10. PALACIO DE JUSTICIA DE PARÍS

El divorcio nunca es fácil. ¿En qué clase de basura nos hemos convertido para creer que se trata de un acto sin gravedad? Anne creyó en mí. Me confió su vida ante Dios (y, más impresionante todavía, ante la República Francesa). Firmé un pacto según el cual le prometía cuidar siempre de ella y educar a nuestros hijos. La estafé. Fue ella quien pidió el divorcio: en justa compensación, ya que fui yo quien la había pedido en matrimonio. No tendremos hijos y mejor para ellos. Soy un traidor y un cobarde, lo cual, sumado, hubiera sido demasiado para un padre de familia. Me declaro culpable, para dejar de sentirme culpable.

¿Por qué nunca hay nadie en los divorcios? El día de mi boda, estuve rodeado de todos mis amigos. Pero el día de mi divorcio estoy increíblemente solo. Ningún testigo, ninguna dama de honor, nada de familia, ni amigos borrachos para darme palmaditas en la espalda. Ni flores, ni coronas. Me habría gustado que me lanzaran algo, a falta de arroz, no sé, tomates podridos, por ejemplo. A la salida del Palacio de Justicia, este tipo de proyectil suele ser moneda corriente. ¿Dónde están todos aquellos conocidos que el día de mi boda se atiborraban de pastas y que hoy me boicotean, cuando debería ser precisamente al revés: uno siempre debería casarse solo y divorciarse con el apoyo de todos sus amigos?

Parece ser que algunos pastores anglicanos organizan ceremonias religiosas de divorcio amistoso, con bendición de los separados y solemne devolución de las alianzas al oficiante. «Padre, le devuelvo este anillo como signo de que mi matrimonio ha terminado.» Me parece que el asunto mola. El Papa debería estudiar la cuestión, eso contribuiría a que la gente volviera a las iglesias, y la reventa de alianzas recaudaría más fondos que el cepillo, ¿no? Una idea digna de estudio, pensé mientras el juez del divorcio intenta la reconciliación. Nos pregunta, a Anne y a mí, si estamos seguros de desear divorciarnos. Se dirige a nosotros como si fuéramos niños de cuatro años. Tengo ganas de contestarle que no, que hemos venido aquí a jugar un partidito de tenis. Y luego reflexiono, y me doy cuenta de que nos ha calado enseguida: tiene razón, somos niños de cuatro años.

El divorcio es una pérdida de la virginidad mental. A falta de esa «buena guerra» que nos mereceríamos, este tipo de desastres (como perder a tu madre o a tu padre, quedar paralítico a causa de un accidente de tráfico, perder tu casa por culpa de un despido abusivo) son los únicos acontecimientos que nos enseñan a convertirnos en hombres.

… ¿Y si el adulterio me hubiera convertido en adulto?

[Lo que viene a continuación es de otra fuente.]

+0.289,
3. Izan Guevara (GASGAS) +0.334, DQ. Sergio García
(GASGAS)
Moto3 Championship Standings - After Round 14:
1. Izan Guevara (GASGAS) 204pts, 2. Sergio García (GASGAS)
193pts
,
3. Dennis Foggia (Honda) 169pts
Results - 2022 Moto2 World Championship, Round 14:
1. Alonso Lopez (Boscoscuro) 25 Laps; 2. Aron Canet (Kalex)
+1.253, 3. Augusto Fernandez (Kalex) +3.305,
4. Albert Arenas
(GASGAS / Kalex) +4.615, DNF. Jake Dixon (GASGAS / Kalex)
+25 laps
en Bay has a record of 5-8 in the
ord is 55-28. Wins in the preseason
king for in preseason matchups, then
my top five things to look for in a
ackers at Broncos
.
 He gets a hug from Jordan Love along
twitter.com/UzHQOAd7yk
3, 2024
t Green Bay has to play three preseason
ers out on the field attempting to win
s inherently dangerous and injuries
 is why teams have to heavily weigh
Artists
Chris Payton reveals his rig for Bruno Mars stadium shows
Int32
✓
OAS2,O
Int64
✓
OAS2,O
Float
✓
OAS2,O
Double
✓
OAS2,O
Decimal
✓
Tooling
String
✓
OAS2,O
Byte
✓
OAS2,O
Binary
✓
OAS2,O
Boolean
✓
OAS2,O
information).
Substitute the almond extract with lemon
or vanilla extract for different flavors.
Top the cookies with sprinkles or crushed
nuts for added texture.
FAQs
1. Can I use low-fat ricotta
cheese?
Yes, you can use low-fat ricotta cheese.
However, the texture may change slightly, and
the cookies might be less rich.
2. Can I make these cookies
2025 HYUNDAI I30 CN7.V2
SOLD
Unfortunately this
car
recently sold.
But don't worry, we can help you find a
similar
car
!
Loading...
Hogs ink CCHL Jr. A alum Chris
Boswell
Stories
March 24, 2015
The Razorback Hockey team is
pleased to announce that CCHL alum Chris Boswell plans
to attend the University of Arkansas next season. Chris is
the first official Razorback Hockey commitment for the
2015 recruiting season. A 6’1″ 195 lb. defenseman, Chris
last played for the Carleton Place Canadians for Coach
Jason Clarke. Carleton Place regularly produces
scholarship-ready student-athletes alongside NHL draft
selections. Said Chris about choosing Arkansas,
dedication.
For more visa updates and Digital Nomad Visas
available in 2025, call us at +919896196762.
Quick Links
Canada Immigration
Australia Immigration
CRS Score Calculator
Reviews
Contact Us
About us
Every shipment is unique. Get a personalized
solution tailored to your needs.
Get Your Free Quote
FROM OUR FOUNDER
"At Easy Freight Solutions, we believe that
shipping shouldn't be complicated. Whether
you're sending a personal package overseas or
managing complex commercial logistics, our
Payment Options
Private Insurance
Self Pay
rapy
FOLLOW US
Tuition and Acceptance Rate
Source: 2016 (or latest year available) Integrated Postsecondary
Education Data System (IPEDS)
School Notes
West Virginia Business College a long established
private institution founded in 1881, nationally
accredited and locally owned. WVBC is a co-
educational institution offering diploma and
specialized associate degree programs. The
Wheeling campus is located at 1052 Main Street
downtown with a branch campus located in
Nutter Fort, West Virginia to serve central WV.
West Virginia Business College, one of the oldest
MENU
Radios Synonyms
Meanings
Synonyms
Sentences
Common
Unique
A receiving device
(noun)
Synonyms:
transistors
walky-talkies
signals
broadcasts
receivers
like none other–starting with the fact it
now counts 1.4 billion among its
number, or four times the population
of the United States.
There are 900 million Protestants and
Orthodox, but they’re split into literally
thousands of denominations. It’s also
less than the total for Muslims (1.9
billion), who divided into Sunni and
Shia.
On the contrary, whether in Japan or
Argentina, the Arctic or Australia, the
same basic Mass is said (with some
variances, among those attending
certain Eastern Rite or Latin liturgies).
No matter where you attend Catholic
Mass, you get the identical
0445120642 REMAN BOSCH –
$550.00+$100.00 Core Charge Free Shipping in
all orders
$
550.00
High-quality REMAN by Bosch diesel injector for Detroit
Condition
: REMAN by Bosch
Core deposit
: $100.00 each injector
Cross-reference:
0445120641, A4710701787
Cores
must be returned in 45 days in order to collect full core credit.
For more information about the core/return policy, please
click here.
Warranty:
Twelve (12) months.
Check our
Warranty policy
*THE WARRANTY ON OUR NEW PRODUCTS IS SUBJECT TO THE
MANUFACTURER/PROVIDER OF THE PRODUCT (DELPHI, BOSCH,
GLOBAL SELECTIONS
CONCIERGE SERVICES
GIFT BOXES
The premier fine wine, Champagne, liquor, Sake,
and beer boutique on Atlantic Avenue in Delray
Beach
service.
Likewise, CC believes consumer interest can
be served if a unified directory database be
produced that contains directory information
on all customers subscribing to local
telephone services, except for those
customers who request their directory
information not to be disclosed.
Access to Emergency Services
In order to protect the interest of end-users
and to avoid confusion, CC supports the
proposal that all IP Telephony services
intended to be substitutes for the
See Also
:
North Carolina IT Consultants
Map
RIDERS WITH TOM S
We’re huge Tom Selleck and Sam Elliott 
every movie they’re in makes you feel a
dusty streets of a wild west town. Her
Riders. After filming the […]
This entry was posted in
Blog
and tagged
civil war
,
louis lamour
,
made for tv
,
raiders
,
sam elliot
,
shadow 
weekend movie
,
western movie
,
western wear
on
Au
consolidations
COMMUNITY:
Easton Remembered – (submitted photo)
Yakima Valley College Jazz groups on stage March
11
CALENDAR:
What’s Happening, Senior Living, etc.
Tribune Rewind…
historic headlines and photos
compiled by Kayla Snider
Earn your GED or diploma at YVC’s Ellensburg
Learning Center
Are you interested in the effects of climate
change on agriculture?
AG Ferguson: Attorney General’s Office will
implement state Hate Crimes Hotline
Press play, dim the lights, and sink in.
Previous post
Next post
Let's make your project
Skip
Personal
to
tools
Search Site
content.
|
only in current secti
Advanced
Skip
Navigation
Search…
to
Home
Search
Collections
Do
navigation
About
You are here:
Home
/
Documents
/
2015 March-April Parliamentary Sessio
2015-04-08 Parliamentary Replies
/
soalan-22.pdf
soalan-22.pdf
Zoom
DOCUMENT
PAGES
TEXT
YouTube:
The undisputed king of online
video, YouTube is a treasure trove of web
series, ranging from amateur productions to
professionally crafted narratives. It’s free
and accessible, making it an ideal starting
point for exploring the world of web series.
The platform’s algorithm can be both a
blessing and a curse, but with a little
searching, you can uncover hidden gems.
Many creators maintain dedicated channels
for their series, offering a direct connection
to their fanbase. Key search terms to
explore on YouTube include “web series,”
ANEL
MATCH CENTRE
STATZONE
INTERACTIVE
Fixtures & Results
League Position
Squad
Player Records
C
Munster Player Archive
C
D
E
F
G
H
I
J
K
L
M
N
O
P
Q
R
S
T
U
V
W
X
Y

Fingimos ser indiferentes al divorcio, pero pronto llega el terrible momento en que comprendemos haber pasado de «La bella durmiente» a «No envejeceremos juntos». Adiós, encantadores recuerdos, hay que renunciar a los apodos adorables por los que nos llamábamos, quemar las fotografías de la luna de miel, apagar la radio cuando suena una canción que tarareábamos juntos. Algunas frases te sacan de tus casillas: «¿Qué me pongo?» «¿Qué hacemos esta noche?», porque te traen malos recuerdos. Inexplicablemente, te pones a llorar cada vez que asistes a un reencuentro en un aeropuerto. E incluso el Cantar de los Cantares se convierte en una tortura: «Graciosas son tus mejillas, entre los zarcillos, y tu cuello entre los collares… Me robaste el corazón, hermana mía, novia, me robaste el corazón con una mirada tuya, con una vuelta de tu collar.»

Las únicas veces que, de ahora en adelante, coincidiréis, será en presencia de una sonriente abogada que, para más inri, tendrá el mal gusto de estar embarazada hasta las cejas. Nos daremos un beso en la mejilla como viejos amigos. Iremos a tomar un café juntos como si el mundo no acabara de venirse abajo. A nuestro alrededor, la gente seguirá viviendo. Charlaremos en un tono jocoso, y cuando nos despidamos como si nada, será para siempre. «Hasta la próxima» será la última mentira.